Mais si on a vu le wiphala dans les manifestations cet automne, c’est parce qu’il est avant tout un emblème politique.   Et c’est Evo Morales, premier Président indigène d’Amérique du sud, qui en fait un symbole officiel de l’Etat plurinational de Bolivie et l’a inscrit dans la constitution en 2009. Dans les administrations, sur le devant des ambassades, en fagnon dansant sur les pare-brises des taxis, mais aussi en écusson sur le torse des forces de l’ordre, le wiphala est devenu une icône de la  “bolivianité plurielle” promue par le MAS, le parti présidentiel. Au point que le drapeau et la parti se superposent.

Alors, quand Evo Morales a fuit le pays le 12 novembre, c’est  le wiphala que l’on a piétiné, arraché des uniformes, et parfois brûlé. Des actions incendiaires qui ont déclenchés à leur tour des manifestations en soutien au président déchu avec un slogan : “El wiphala no se toca”, “On ne touche pas au Wiphala”. Mais que brule-t-on quand on brule le wiphala ? Dans une société où plus de 40% de la population est amérindienne, le drapeau évoque aujourd’hui la lutte et la résistance indigène, et le début de leur représentation politique. 

Depuis le mois décembre, le drapeau est apparu sur toute les maisons, dans tous les marchés, et dans toutes les rues de La Paz. Un signe de soutien évident ont déclaré les pro-Morales, la peur des représailles, a affirmé l’opposition. Et si Jeanine Añez, qui s’est autoproclamée Présidente par interim, a réaffirmé que le drapeau était un symbole patriotique, ce sont des tweets où elle critique les cultures indigènes qui font le tour des réseaux sociaux.  Pour mémoire, cette figure du parti conservateur a préféré au Wiphala un autre symbole quand elle est entrée dans le palais présidentiel : la bible. Deux salles, deux ambiances.

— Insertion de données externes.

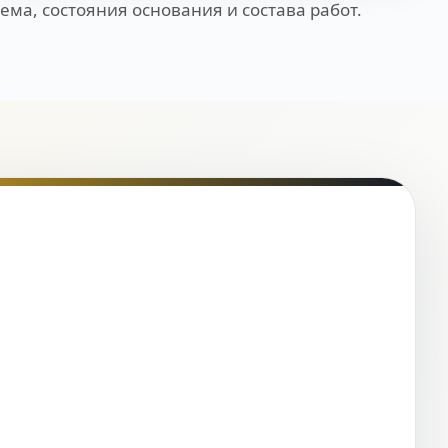
ема, состояния основания и состава работ.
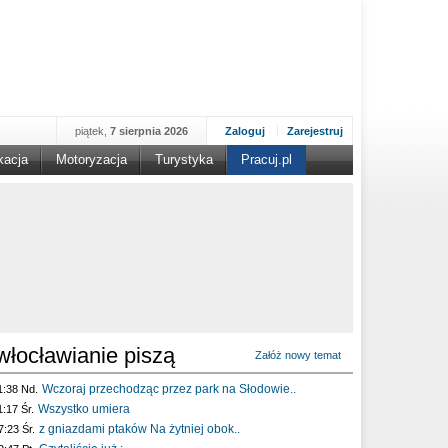
piątek,
7 sierpnia 2026
Zaloguj
Zarejestruj
kacja
Motoryzacja
Turystyka
Pracuj.pl
włocławianie piszą
Załóż nowy temat
Wczoraj przechodząc przez park na Słodowie..
1:38 Nd.
Wszystko umiera
1:17 Śr.
z gniazdami ptaków Na żytniej obok..
7:23 Śr.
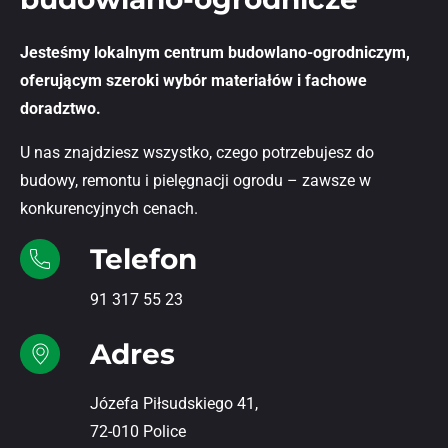
Jesteśmy lokalnym centrum budowlano-ogrodniczym,
oferującym szeroki wybór materiałów i fachowe
doradztwo.
U nas znajdziesz wszystko, czego potrzebujesz do
budowy, remontu i pielęgnacji ogrodu – zawsze w
konkurencyjnych cenach.
Telefon
91 317 55 23
Adres
Józefa Piłsudskiego 41,
72-010 Police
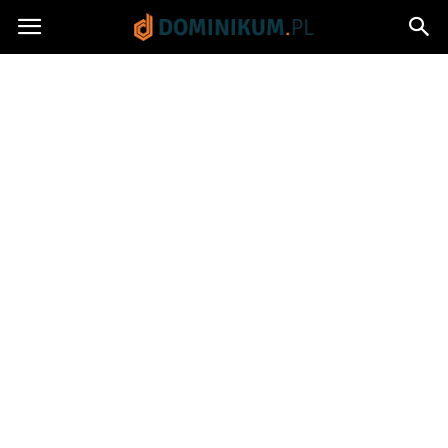
Dominikum.pl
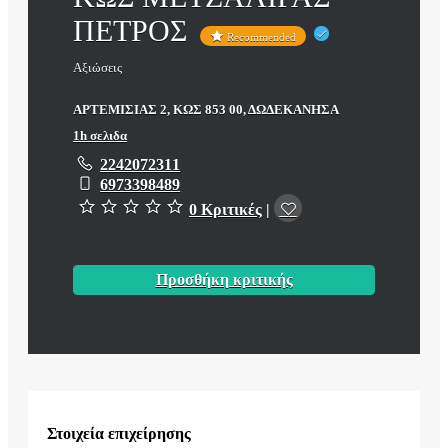
ΠΕΤΡΟΣ
Recommended
Αξιώσεις
ΑΡΤΕΜΙΣΙΑΣ 2, ΚΩΣ 853 00, ΔΩΔΕΚΑΝΗΣΑ
1h σελιδα
2242072311
6973398489
0 Κριτικές
|
Προσθήκη κριτικής
Στοιχεία επιχείρησης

Depuis son exil en argentine, Evo Morales a convoqué les cadres de son parti demain, dimanche 29 décembre, à Buenos Aires. L’objectif : désigner les candidats aux élections qui devraient se tenir au printemps prochain. Le favori des sondages est un cocalero, un producteur de coca comme l’était Evo Morales. Ce sont eux qui les premiers ont fait du Wiphala un emblème politique. La voix du triomphe Aymara  n’a pas fini de fluctuer dans le vent bolivien.